NEIN. Es sind nur Menschen, die ins Visier genommen werden. Aus diesem Grund habe ich mich vor einigen Monaten persönlich dafür eingesetzt, dass Netanjahu schnell von der Macht zurücktritt, um seinen Status nicht mit dem Staat in Verbindung zu bringen. Im Nachhinein erkenne ich, dass es sich um eine praktische Argumentation handelte, auf die ich nicht sehr stolz bin.
Wissen Sie, der IStGH verfügt im Wesentlichen über die gleiche Unparteilichkeit wie die Vereinten Nationen, es ist im Wesentlichen das Gleiche. Was Karim Khan, den Staatsanwalt, betrifft, so wird er, auch wenn die französische Presse nicht besonders darüber berichtet hat, für viele Dinge kritisiert, darunter sexuelle Belästigung, die harmloseste. Aber das scheint für niemanden ein Gewissensproblem zu sein. Die Realität ist psychologisch, sie ist politisch, sogar metaphysisch; Es ist ernst.

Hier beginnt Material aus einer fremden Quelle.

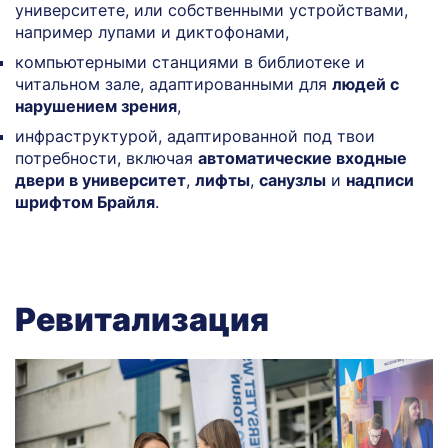
университете, или собственными устройствами,
например лупами и диктофонами,
компьютерными станциями в библиотеке и
читальном зале, адаптированными для
людей с
нарушением зрения
,
инфраструктурой, адаптированной под твои
потребности, включая
автоматические входные
двери в университет
,
лифты
,
санузлы
и
надписи
шрифтом Брайля
.
Ревитализация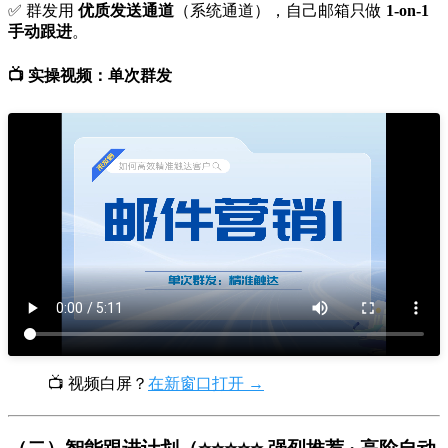
✅ 群发用
优质发送通道
（系统通道），自己邮箱只做
1-on-1
手动跟进
。
📺 实操视频：单次群发
📺 视频白屏？
在新窗口打开 →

Denken Sie nicht, dass ich die Entscheidung des IStGH mit Rücksicht oder Verachtung behandele.
Der Erklärung zufolge gebe es „begründete Gründe“ zu der Annahme, dass Netanyahu „strafrechtliche Verantwortung“ für „Verbrechen gegen die Menschlichkeit“ trage. Welche politische Analyse ziehen Sie aus dieser Pressemitteilung?

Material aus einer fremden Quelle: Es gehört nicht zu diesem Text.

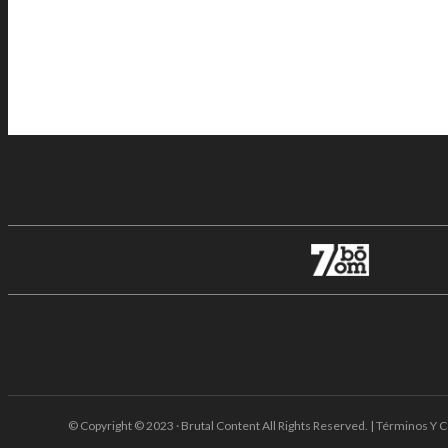
© Copyright © 2023 · Brutal Content All Rights Reserved. | Términos Y C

Ich glaube, das habe ich dir gerade gesagt. Noch nie haben israelische Soldaten Zivilisten als Zivilisten ins Visier genommen. Und das nicht nur aus humanitären Gründen, sondern auch, weil sie genau wissen, dass Israel nicht das Recht hat, das zu tun, was viele Länder andernorts tun, aber dem Internationalen Gerichtshof ist das egal, da er in gewisser Weise das Recht der Hamas unterstützt, zivile Schutzschilde zu verwenden. Zynisch gesehen ist es auch eine Frage des Verhältnisses: Wenn man sich im Krieg befindet und ein terroristisches Militärziel mit Zivilisten in der Nähe hat, hat man dann das Recht zuzuschlagen? Zynisch gesehen kann ich Ihnen sagen, dass die israelischen Verhältnisse weniger wichtig sind als die, die von den Alliierten verwendet wurden – und ich spreche Ihnen natürlich nicht einmal von den Alliierten während des Zweiten Weltkriegs, sondern sogar von den Franzosen oder von ihnen Amerikaner in Raqqa.